Inherent ViceIs hippie noir a thing? Set in 1970 Los Angeles writer/director Paul Thomas Anderson‘s adaptation of Thomas Pynchon‘s novel of the same name follows the misadventures of pothead private investigator Larry “Doc” Sportello (Joaquin Phoenix). Doc is hired by his former girlfriend Shasta Fay Hepworth (Katherine Waterston), whom he has never gotten over, to foil a plot involving the forced incarceration of her current married boyfriend (Eric Roberts) into a mental institution in his family’s attempt to grab his millions.

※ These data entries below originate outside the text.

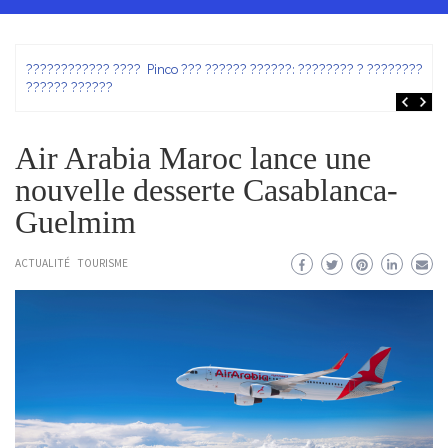
ez
???????????? ???? Pinco ??? ?????? ??????: ???????? ? ???????? ?
?????? ??????
Air Arabia Maroc lance une
nouvelle desserte Casablanca-
Guelmim
ACTUALITÉ
TOURISME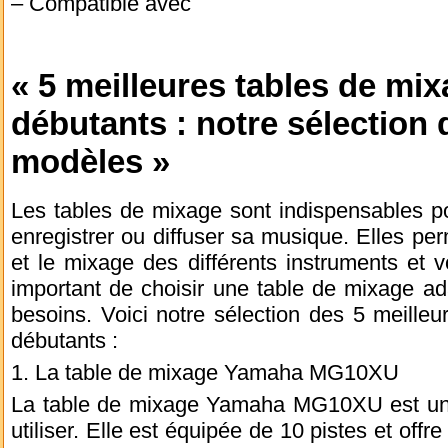
– Compatible avec
« 5 meilleures tables de mix
débutants : notre sélection 
modèles »
Les tables de mixage sont indispensables po
enregistrer ou diffuser sa musique. Elles per
et le mixage des différents instruments et vo
important de choisir une table de mixage ad
besoins. Voici notre sélection des 5 meille
débutants :
1. La table de mixage Yamaha MG10XU
La table de mixage Yamaha MG10XU est un m
utiliser. Elle est équipée de 10 pistes et offr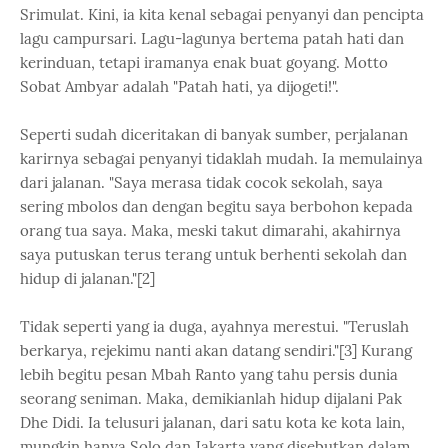
Srimulat. Kini, ia kita kenal sebagai penyanyi dan pencipta
lagu campursari. Lagu-lagunya bertema patah hati dan
kerinduan, tetapi iramanya enak buat goyang. Motto
Sobat Ambyar adalah "Patah hati, ya dijogeti!".
Seperti sudah diceritakan di banyak sumber, perjalanan
karirnya sebagai penyanyi tidaklah mudah. Ia memulainya
dari jalanan. "Saya merasa tidak cocok sekolah, saya
sering mbolos dan dengan begitu saya berbohon kepada
orang tua saya. Maka, meski takut dimarahi, akahirnya
saya putuskan terus terang untuk berhenti sekolah dan
hidup di jalanan."[2]
Tidak seperti yang ia duga, ayahnya merestui. "Teruslah
berkarya, rejekimu nanti akan datang sendiri."[3] Kurang
lebih begitu pesan Mbah Ranto yang tahu persis dunia
seorang seniman. Maka, demikianlah hidup dijalani Pak
Dhe Didi. Ia telusuri jalanan, dari satu kota ke kota lain,
mungkin hanya Solo dan Jakarta yang disebutkan dalam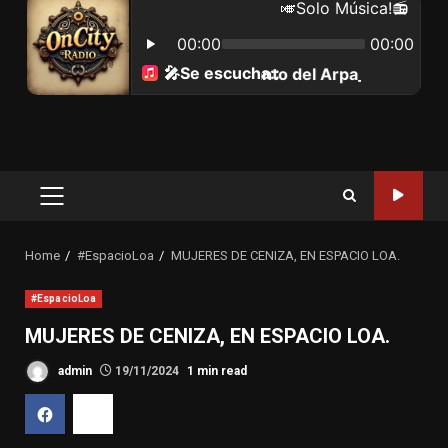
Primary
Menu
Home
#EspacioLoa
MUJERES DE CENIZA, EN ESPACIO LOA.
#EspacioLoa
MUJERES DE CENIZA, EN ESPACIO LOA.
admin
19/11/2024
1 min read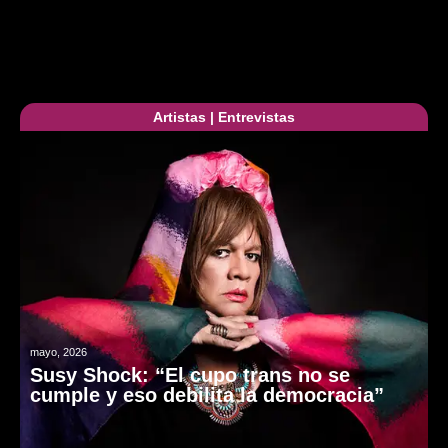
Artistas
|
Entrevistas
mayo, 2026
Susy Shock: “El cupo trans no se
cumple y eso debilita la democracia”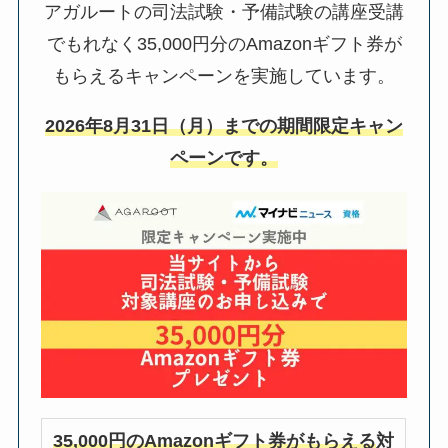
アガルートの司法試験・予備試験の講座受講
でもれなく35,000円分のAmazonギフト券が
もらえるキャンペーンを実施しています。
2026年8月31日（月）までの期間限定キャン
ペーンです。
35,000円のAmazonギフト券がもらえる
対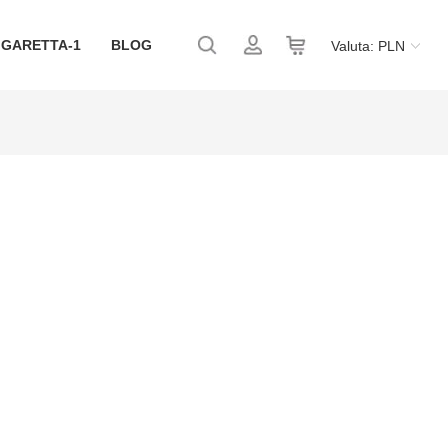
IGARETTA-1
BLOG
Valuta: PLN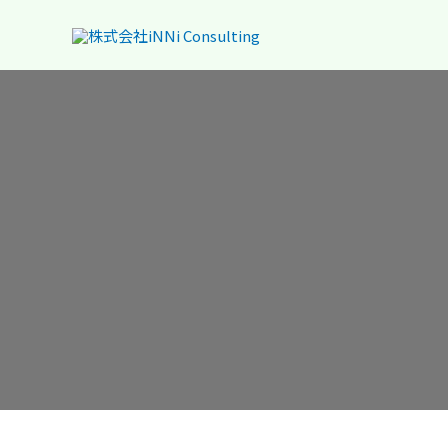
跳
至
主
要
內
容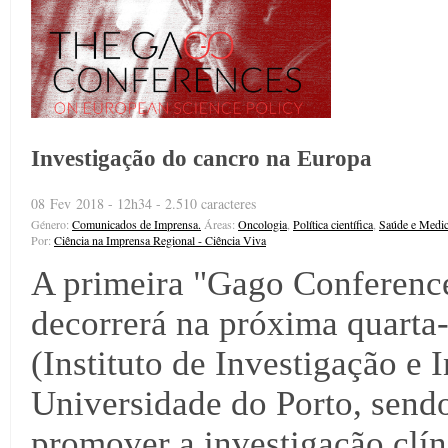
Investigação do cancro na Europa
08 Fev 2018 - 12h34 - 2.510 caracteres
Género:
Comunicados de Imprensa.
Áreas:
Oncologia
,
Política científica
,
Saúde e Medic
Por:
Ciência na Imprensa Regional - Ciência Viva
A primeira "Gago Conferenc
decorrerá na próxima quarta-
(Instituto de Investigação e
Universidade do Porto, sendo
promover a investigação clín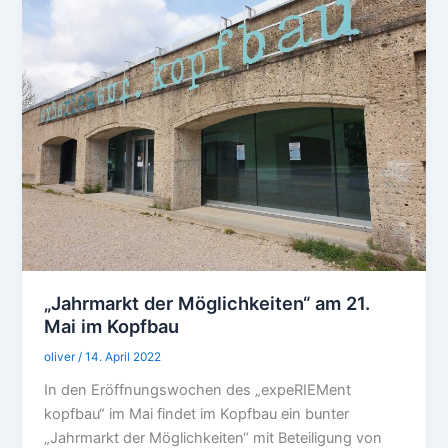
„Jahrmarkt der Möglichkeiten“ am 21.
Mai im Kopfbau
oliver
/
14. April 2022
In den Eröffnungswochen des „expeRIEMent
kopfbau“ im Mai findet im Kopfbau ein bunter
„Jahrmarkt der Möglichkeiten“ mit Beteiligung von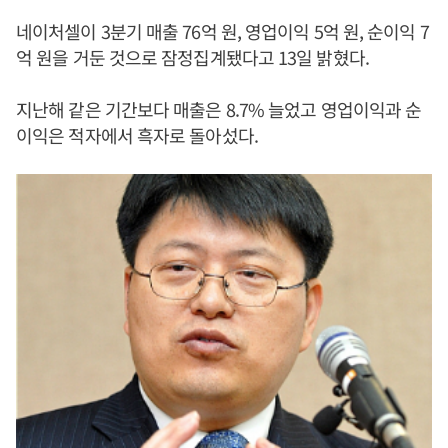
네이처셀이 3분기 매출 76억 원, 영업이익 5억 원, 순이익 7
억 원을 거둔 것으로 잠정집계됐다고 13일 밝혔다.
지난해 같은 기간보다 매출은 8.7% 늘었고 영업이익과 순
이익은 적자에서 흑자로 돌아섰다.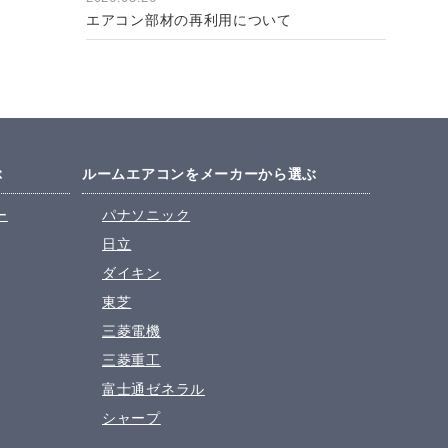
エアコン部材の再利用について
ぶ
ルームエアコンをメーカーから選ぶ
ー
パナソニック
日立
ダイキン
東芝
三菱電機
三菱重工
富士通ゼネラル
シャープ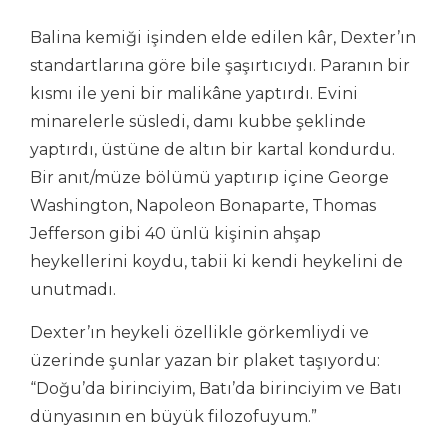
Balina kemiği işinden elde edilen kâr, Dexter’ın
standartlarına göre bile şaşırtıcıydı. Paranın bir
kısmı ile yeni bir malikâne yaptırdı. Evini
minarelerle süsledi, damı kubbe şeklinde
yaptırdı, üstüne de altın bir kartal kondurdu.
Bir anıt/müze bölümü yaptırıp içine George
Washington, Napoleon Bonaparte, Thomas
Jefferson gibi 40 ünlü kişinin ahşap
heykellerini koydu, tabii ki kendi heykelini de
unutmadı.
Dexter’ın heykeli özellikle görkemliydi ve
üzerinde şunlar yazan bir plaket taşıyordu:
“Doğu’da birinciyim, Batı’da birinciyim ve Batı
dünyasının en büyük filozofuyum.”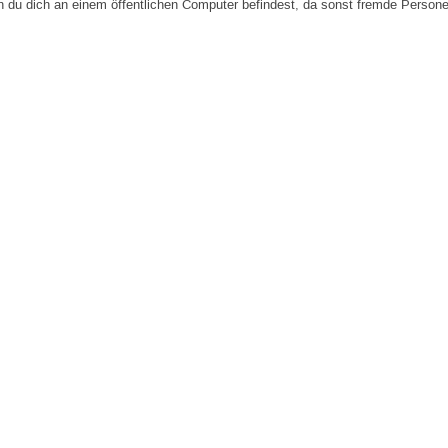
n du dich an einem öffentlichen Computer befindest, da sonst fremde Person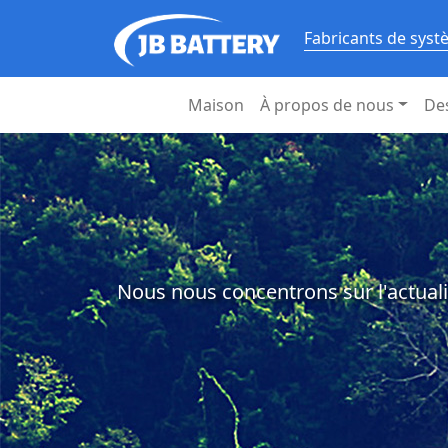
Fabricants de syst
Maison
À propos de nous
De
Nous nous concentrons sur l'actuali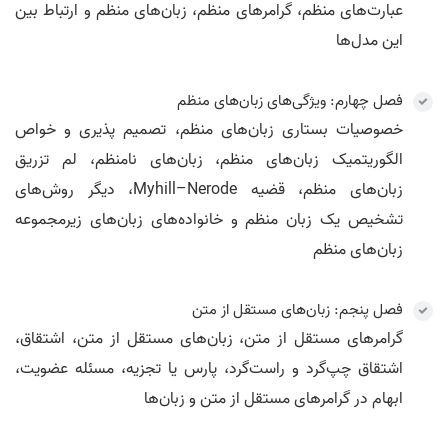
عبارت‌های منظم، گرامرهای منظم، زبان‌های منظم و ارتباط بین
این مدل‌ها
فصل چهارم: ویژگی‌های زبان‌های منظم
خصوصیات بستاری زبان‌های منظم، تصمیم پذیری و خواص
الگوریتمیک زبان‌های منظم، زبان‌های نامنظم، لم تزریق
زبان‌های منظم، قضیه Myhill–Nerode، دیگر روش‌های
تشخیص یک زبان منظم و خانواده‌های زبان‌های زیرمجموعه
زبان‌های منظم
فصل پنجم: زبان‌های مستقل از متن
گرامرهای مستقل از متن، زبان‌های مستقل از متن، اشتقاق،
اشتقاق چپ‌گرد و راست‌گرد، پارس یا تجزیه، مسئله عضویت،
ابهام در گرامرهای مستقل از متن و زبان‌ها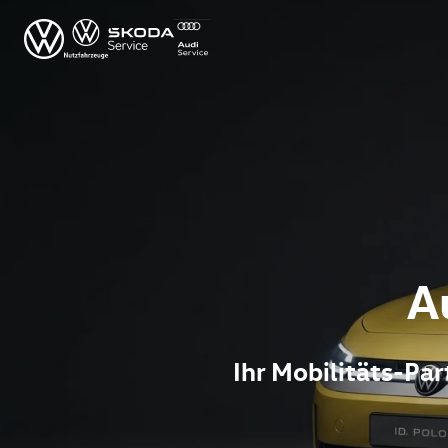
A
Ihr Mobilitäts-P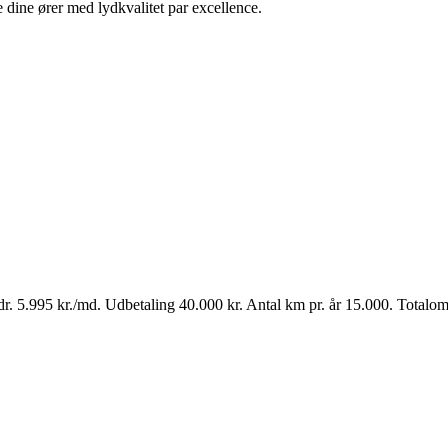
 dine ører med lydkvalitet par excellence.
. 5.995 kr./md. Udbetaling 40.000 kr. Antal km pr. år 15.000. Totalomk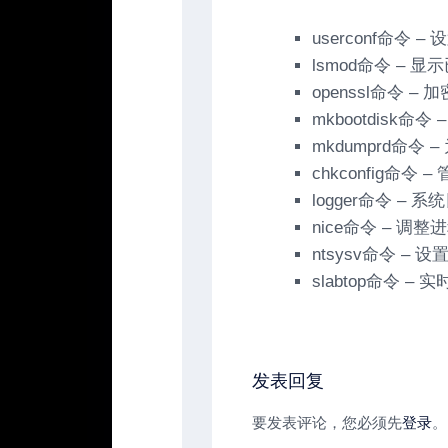
userconf命令 
lsmod命令 – 
openssl命令 – 
mkbootdisk命令
mkdumprd命令
chkconfig命令
logger命令 – 
nice命令 – 调
ntsysv命令 – 
slabtop命令 –
发表回复
要发表评论，您必须先
登录
。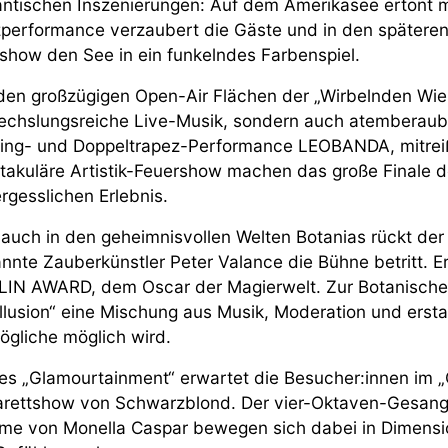
ntischen Inszenierungen: Auf dem Amerikasee ertönt 
performance verzaubert die Gäste und in den späteren 
show den See in ein funkelndes Farbenspiel.
den großzügigen Open-Air Flächen der „Wirbelnden Wies
chslungsreiche Live-Musik, sondern auch atemberaube
ring- und Doppeltrapez-Performance LEOBANDA, mitre
takuläre Artistik-Feuershow machen das große Finale 
rgesslichen Erlebnis.
auch in den geheimnisvollen Welten Botanias rückt der 
nnte Zauberkünstler Peter Valance die Bühne betritt. Er 
IN AWARD, dem Oscar der Magierwelt. Zur Botanischen 
Illusion“ eine Mischung aus Musik, Moderation und ersta
gliche möglich wird.
es „Glamourtainment“ erwartet die Besucher:innen im „Q
rettshow von Schwarzblond. Der vier-Oktaven-Gesang v
me von Monella Caspar bewegen sich dabei in Dimensi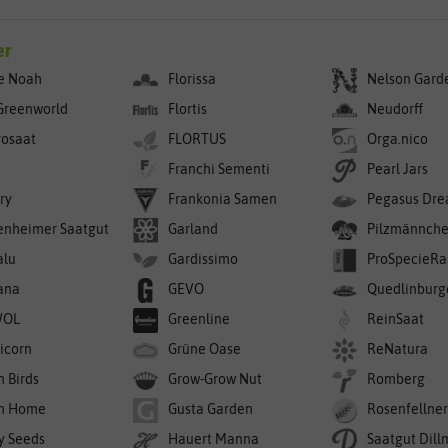
er
e Noah
Florissa
Nelson Gard
Greenworld
Flortis
Neudorff
rosaat
FLORTUS
Orga.nico
Franchi Sementi
Pearl Jars
ry
Frankonia Samen
Pegasus Dre
enheimer Saatgut
Garland
Pilzmännch
alu
Gardissimo
ProSpecieRa
ana
GEVO
Quedlinburg
WOL
Greenline
ReinSaat
icorn
Grüne Oase
ReNatura
n Birds
Grow-Grow Nut
Romberg
n Home
Gusta Garden
Rosenfellne
y Seeds
Hauert Manna
Saatgut Dil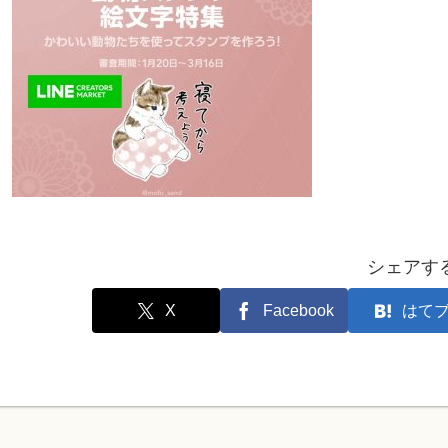
シェアす
X
Facebook
はて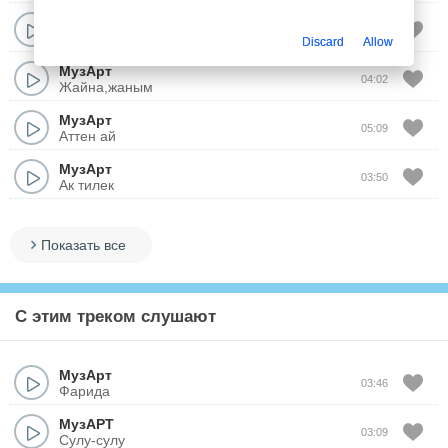
МузАрт
04:25
Журем сени ойлап
Discard
Allow
МузАрт
04:02
Жайна,жаным
МузАрт
05:09
Аттен ай
МузАрт
03:50
Ак тилек
Показать все
С этим треком слушают
МузАрт
03:46
Фарида
МузАРТ
03:09
Сулу-сулу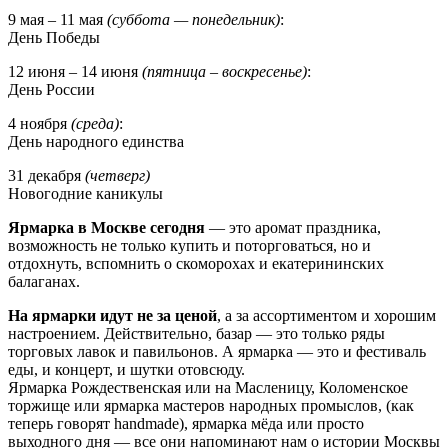
9 мая – 11 мая
(суббота — понедельник)
:
День Победы
12 июня – 14 июня
(пятница – воскресенье)
:
День России
4 ноября
(среда)
:
День народного единства
31 декабря
(четверг)
Новогодние каникулы
Ярмарка в Москве сегодня
— это аромат праздника,
возможность не только купить и поторговаться, но и
отдохнуть, вспомнить о скоморохах и екатерининских
балаганах.
На ярмарки идут не за ценой
, а за ассортиментом и хорошим
настроением. Действительно, базар — это только ряды
торговых лавок и павильонов. А ярмарка — это и фестиваль
еды, и концерт, и шутки отовсюду.
Ярмарка Рождественская или на Масленицу, Коломенское
торжище или ярмарка мастеров народных промыслов, (как
теперь говорят handmade), ярмарка мёда или просто
выходного дня — все они напоминают нам о истории Москвы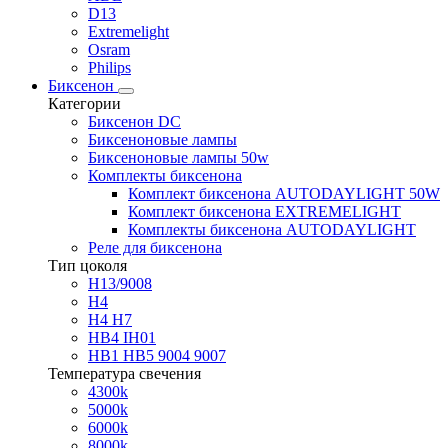
D13
Extremelight
Osram
Philips
Биксенон
Категории
Биксенон DC
Биксеноновые лампы
Биксеноновые лампы 50w
Комплекты биксенона
Комплект биксенона AUTODAYLIGHT 50W
Комплект биксенона EXTREMELIGHT
Комплекты биксенона AUTODAYLIGHT
Реле для биксенона
Тип цоколя
H13/9008
H4
H4 H7
HB4 IH01
HB1 HB5 9004 9007
Температура свечения
4300k
5000k
6000k
8000k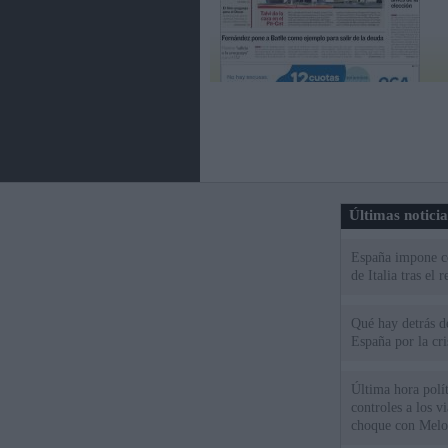
Últimas notici
España impone co
de Italia tras el
Qué hay detrás d
España por la cri
Última hora polít
controles a los vi
choque con Melo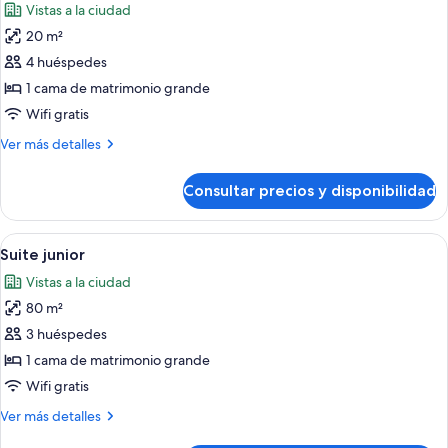
Vistas a la ciudad
las
20 m²
fotos
de
4 huéspedes
Habitación
1 cama de matrimonio grande
familiar
Wifi gratis
Más
Ver más detalles
detalles
de
Consultar precios y disponibilidad
Habitación
familiar
Abrir
Una habitación de hotel con cama, sofá,
6
Suite junior
todas
Vistas a la ciudad
las
80 m²
fotos
de
3 huéspedes
Suite
1 cama de matrimonio grande
junior
Wifi gratis
Más
Ver más detalles
detalles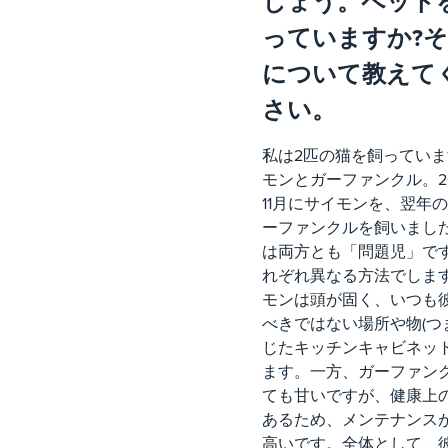
しょう。ペット
っていますか?
について教えて
さい。
私は2匹の猫を飼っていま
モンとガーファンクル。2
11月にサイモンを、翌年の
ーファンクルを飼いまし
は両方とも「問題児」で
れぞれ異なる方法でしま
モンは頭が固く、いつも
べきではない場所や物(つ
じたキッチンキャビネット
ます。一方、ガーファン
ても甘いですが、健康上
あるため、メンテナンス
高いです。全体として、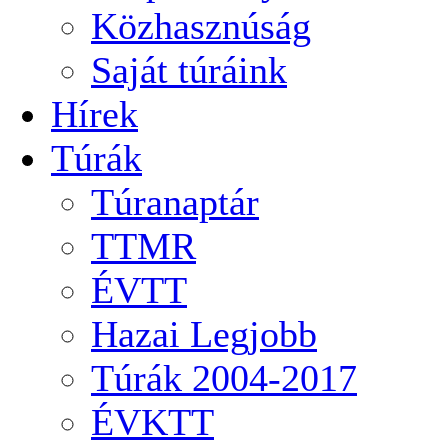
Közhasznúság
Saját túráink
Hírek
Túrák
Túranaptár
TTMR
ÉVTT
Hazai Legjobb
Túrák 2004-2017
ÉVKTT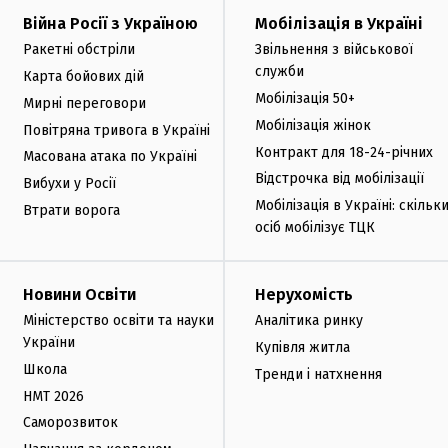
Війна Росії з Україною
Мобілізація в Україні
Ракетні обстріли
Звільнення з військової
служби
Карта бойових дій
Мобілізація 50+
Мирні переговори
Мобілізація жінок
Повітряна тривога в Україні
Контракт для 18-24-річних
Масована атака по Україні
Відстрочка від мобілізації
Вибухи у Росії
Мобілізація в Україні: скільк
Втрати ворога
осіб мобілізує ТЦК
Новини Освіти
Нерухомість
Міністерство освіти та науки
Аналітика ринку
України
Купівля житла
Школа
Тренди і натхнення
НМТ 2026
Саморозвиток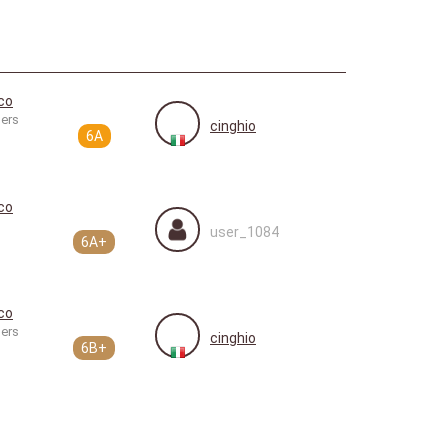
co
hers
cinghio
6A
co
user_1084
6A+
co
hers
cinghio
6B+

Filled with oddball characters with distinctive names, Inherent Vice is an intriguing blend of Pynchon’s writing with Anderson’s style featuring an all-star supporting cast of Josh Brolin as a L.A. police detective with an intense hatred for our P.I., Owen Wilson as a presumed dead musician whose wife (Jena Malone) hires Doc to discover the truth about his whereabouts, Hong Chau as “a small perfect Asian dewdrop” working at a massage profile where Doc is temporarily framed for murder, Reese Witherspoon as an Assistant District Attorney and another of Doc’s old flames, and Pretty Little LiarsSasha Pieterse as a young runaway with a drug problem supported by her doctor (Martin Short).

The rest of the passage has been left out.